Data stolen included names, email addresses, physical and IP addresses, dates of birth, payment histories and in some cases, bank account numbers.
Ticketcounter CEO Sjoerd Bakker says the hacker has repeatedly demanded Ticketcounter pay a ransom, which the company has not paid.
The company says an unauthorized person downloaded a backup of their database at the beginning of August 2020.
Bakker told news site BleepingComputer that Ticketcounter copied a database to a Microsoft Azure server to test an "anonymization process" that replaces personal data with fake data. After copying the database, it was not secured properly, and the hacker was able to download it, he said.
The hacker demanded seven bitcoins, or approximately $337,000, in exchange for not leaking the data, BleepingComputer reports. The hacker also warned that if Ticketcounter did not make a payment, the hacker would contact all of the company's partners to alert them of the breach.
The data thief created a topic on a hacker forum to sell the stolen Ticketcounter database but quickly took the post down, Bleeping Computer reports. The listing was apparently removed because the hacker wanted to sell the database privately, according to the news report.
Once the breach was identified, Ticketcounter says it removed the backup and informed its business customers about the data breach. "We have reported to the Dutch Data Protection Authority," the company says in a statement. "Our business customers have the option to further inform the data subjects whose personal data has been leaked. It is only natural that we deeply regret that the data has been leaked."

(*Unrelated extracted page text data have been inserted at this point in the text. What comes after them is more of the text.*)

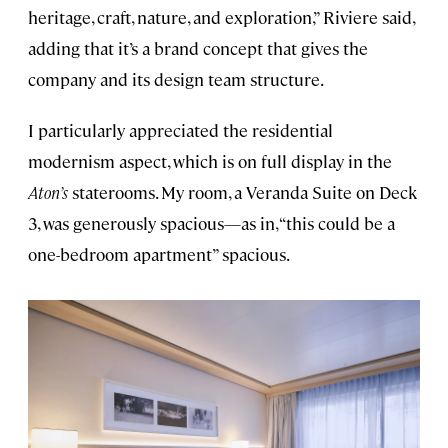
heritage, craft, nature, and exploration,” Riviere said,
adding that it’s a brand concept that gives the
company and its design team structure.
I particularly appreciated the residential
modernism aspect, which is on full display in the
Aton’s
staterooms. My room, a Veranda Suite on Deck
3, was generously spacious—as in, “this could be a
one-bedroom apartment” spacious.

Staging Servers Are at Risk
Javvad Malik, security awareness advocate at KnowBe4, says that staging servers or pre-production environments need to be secured to production standards if they have any live data stored within them.
"It can be all too easy to overlook non-production servers as being less of a risk, but any environment that handles actual customer, partner, or other sensitive information needs to be adequately secured," Malik says. "Ticketcounter's response has to be applauded: Not only did the organization not bow in to ransom demands, but it proactively contacted all of its clients and shared what information had been taken."
Beware of Phishing
Sam Curry, chief security officer at Cybereason, says that Ticketcounter customers can expect to receive phishing emails that appear to come from the company or its partners.
"It is crucial that customers are wary of anything they receive from the company or their partners, and call them directly to find out if they are communicating via email. Better to be safe than sorry in these situations,” Curry says.